Write-up published
Resolved
On Nov 25, 2021 from 11:08 AM PT to 11:29 AM PT our API, web app, and item processing pipeline were sporadically unavailable. Unfortunately, errors sent from 11:08 AM to 11:17 AM were not processed.
The root cause was an infrastructure change intended to better handle traffic spikes to our API. Unfortunately, this change caused us to briefly overload one of our application databases, causing the unavailability.
When we detected the database issues, we reverted the work and our services recovered.
To prevent this incident from recurring, we have paused the aforementioned infrastructure change work. Meanwhile, we are continuing work to scale our application databases. As mentioned in a previous postmortem, we have significantly increased resources for database work. The first database projects have been completed, but we have more projects planned for this quarter and next to continue to improve our databases.

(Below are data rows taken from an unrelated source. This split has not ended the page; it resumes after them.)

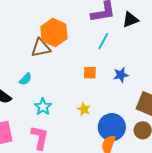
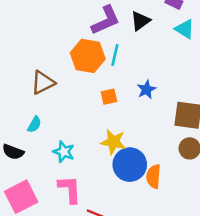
orange hexagon: (54, 33) -> (88, 56), moved
yellow star: (84, 109) -> (113, 142), size x1.5
blue circle: (112, 127) -> (130, 165), moved

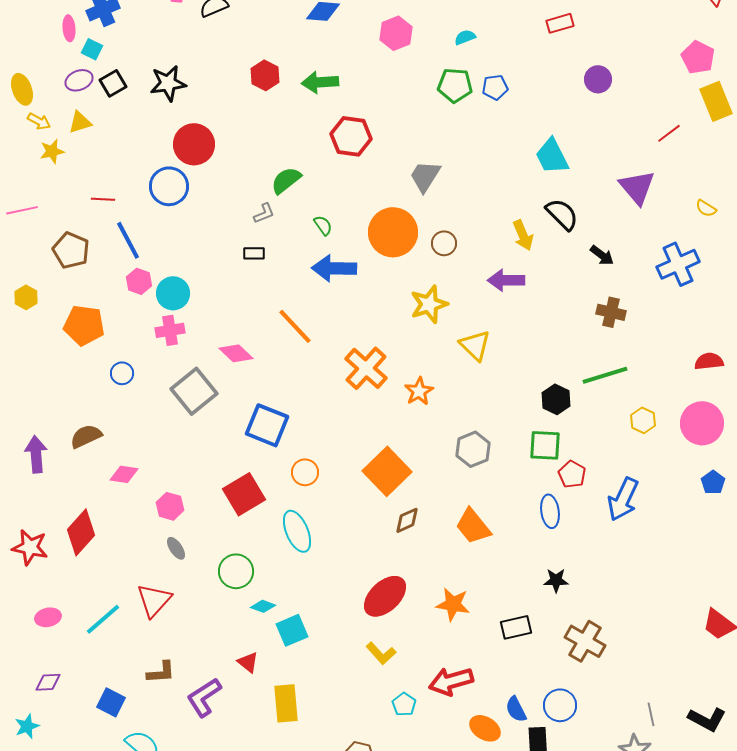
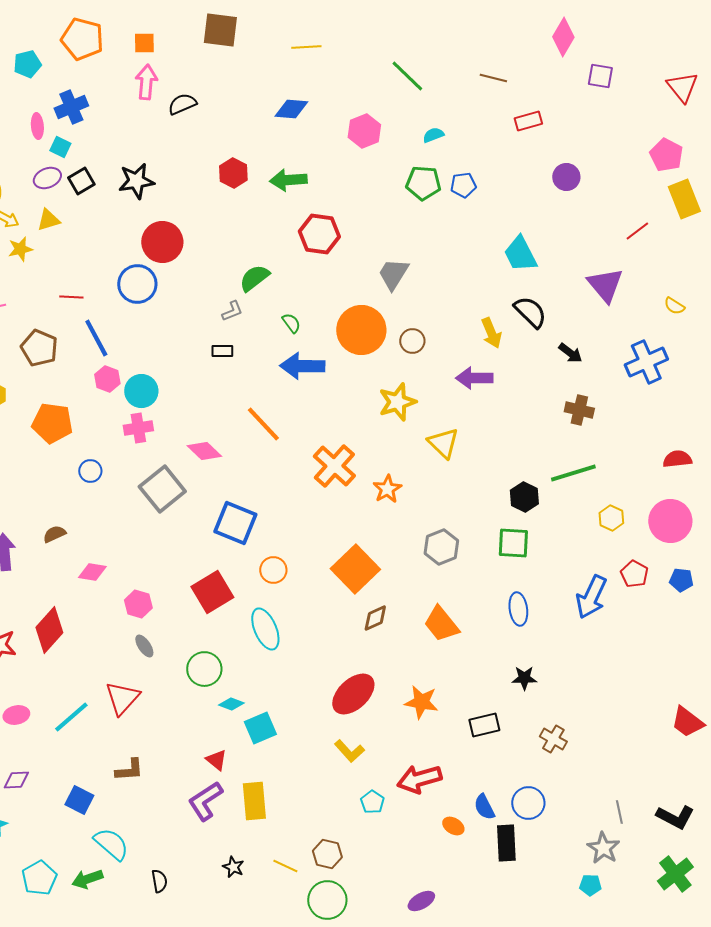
brown semicircle: (86, 436) -> (54, 534), size x0.7
red pentagon: (572, 474) -> (634, 574), moved
blue pentagon: (713, 482) -> (681, 580), turned -30
brown cross: (585, 641) -> (553, 739), size x0.7
purple L-shape: (204, 697) -> (205, 801), moved
orange ellipse: (485, 728) -> (453, 826), size x0.7

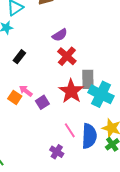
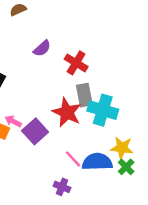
red cross: (67, 56) -> (76, 63), moved
purple square: (42, 102) -> (35, 131), size x1.5
blue semicircle: (89, 136) -> (97, 162), turned -85

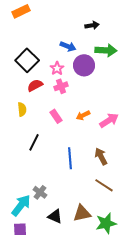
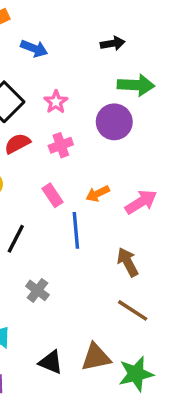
blue arrow: (68, 46) -> (34, 48), moved
purple circle: (84, 65) -> (114, 122), moved
pink star: (57, 68) -> (56, 102), moved
blue line: (70, 158) -> (76, 230), moved
gray cross: (40, 192) -> (37, 290), moved

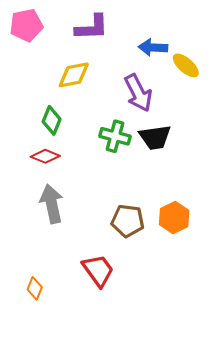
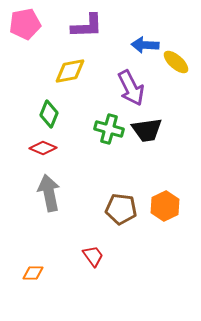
red trapezoid: (98, 270) -> (93, 256), size x0.7
orange diamond: (35, 288) -> (33, 273), turned 70

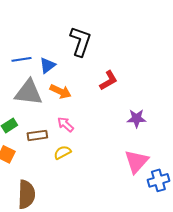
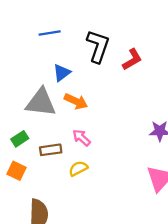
blue line: (21, 59) -> (50, 33), moved
red L-shape: (108, 80) -> (132, 59), moved

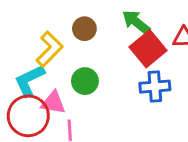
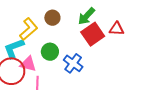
green arrow: (136, 22) -> (86, 16), turned -90
blue cross: (155, 87) -> (73, 63), moved, turned 36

As always, thank you for being a Rollbar customer.
Resolved
This incident has been resolved. Thank you for your patience. Please expect a post-mortem by Tuesday 5 PM PT.
Monitoring
The web app and API are functional again. The pipeline is processing a backlog of items.
Monitoring
A fix has been implemented and we are monitoring the results.
Identified
An issue with one of our application databases has caused a web app, API, and pipeline outage. We will update when the database is available again.